Pero si el cristianismo es una religión, o sea, una forma de teísmo, y la modernidad es explícitamente no-teísta, atea, no sólo parece que uno y otra se excluyen una a la otra, sino que además se excluyen necesariamente. Si eso es así, el mensaje cristiano de salvación no puede penetrar en esa cultura e impregnarla, y eso sería catastrófico, tanto para la Iglesia como para la modernidad. Porque si ello fuese así, la Iglesia sería una fracasada, ya que la razón de su existencia y su misión es transformar el mundo –también el mundo moderno– en el Reino de Dios, algo que, en ese caso, no podría realizar. Y la cultura moderna occidental –cuyas deficiencias y problemas son evidentes–, junto con toda la humanidad, en la que se van infiltrando lentamente las ideas de la modernidad, no se podría beneficiar con la influencia salvífica de Jesús.
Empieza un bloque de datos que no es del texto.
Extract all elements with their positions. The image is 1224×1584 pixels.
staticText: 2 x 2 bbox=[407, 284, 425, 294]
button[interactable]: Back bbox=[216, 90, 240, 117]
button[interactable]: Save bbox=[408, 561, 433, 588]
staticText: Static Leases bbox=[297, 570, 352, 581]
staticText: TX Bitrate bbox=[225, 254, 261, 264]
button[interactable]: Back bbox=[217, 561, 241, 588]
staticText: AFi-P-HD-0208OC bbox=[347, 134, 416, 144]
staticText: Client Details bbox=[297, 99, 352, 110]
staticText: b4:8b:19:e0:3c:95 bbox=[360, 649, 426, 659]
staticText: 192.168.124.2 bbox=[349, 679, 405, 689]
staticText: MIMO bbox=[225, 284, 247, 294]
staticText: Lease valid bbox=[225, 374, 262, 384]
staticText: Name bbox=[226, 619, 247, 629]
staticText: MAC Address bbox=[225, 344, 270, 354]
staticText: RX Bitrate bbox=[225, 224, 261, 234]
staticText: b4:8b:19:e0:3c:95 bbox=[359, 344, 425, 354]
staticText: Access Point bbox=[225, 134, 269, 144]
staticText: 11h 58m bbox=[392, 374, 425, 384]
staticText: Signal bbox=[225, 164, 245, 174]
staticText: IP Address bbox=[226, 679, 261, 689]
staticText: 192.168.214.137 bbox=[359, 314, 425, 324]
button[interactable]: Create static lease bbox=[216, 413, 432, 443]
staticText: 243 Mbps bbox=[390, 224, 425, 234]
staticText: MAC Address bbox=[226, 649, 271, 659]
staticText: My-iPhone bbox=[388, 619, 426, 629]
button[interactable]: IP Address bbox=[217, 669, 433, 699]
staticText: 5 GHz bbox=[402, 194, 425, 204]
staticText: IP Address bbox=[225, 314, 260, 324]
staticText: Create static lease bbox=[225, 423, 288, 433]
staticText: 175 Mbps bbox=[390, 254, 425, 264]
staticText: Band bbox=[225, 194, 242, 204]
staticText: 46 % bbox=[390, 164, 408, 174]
3. Sed contra est quod: pero por otra parte ocurre que…

Hay una salida a esta amenaza. Porque Santo Tomás, después del videtur quod non y los argumentos que parecen probarlo, siempre añade el sed contra est quod, «pero por otra parte ocurre que», y ahí expone la argumentación contraria, la correcta. Sin duda, hay una forma de escapar de esa amenaza, pero su precio es muy alto, y la mayor parte de la Iglesia, empezando por la jerarquía, no está dispuesta a pagar semejante precio: el cristianismo debería dejar de ser teísta, para ser una religión. Con esa condición, y sólo con esa, el conflicto entre fe y la cultura atea occidental puede terminar. Porque el ateísmo en sí mismo no es una negación de la trascendencia, es sólo la negación de la existencia de un Theos, un ser en un mundo sobre-natural –del cual dependemos todos– que nos puede imponer leyes y que nos roba nuestra anatomía.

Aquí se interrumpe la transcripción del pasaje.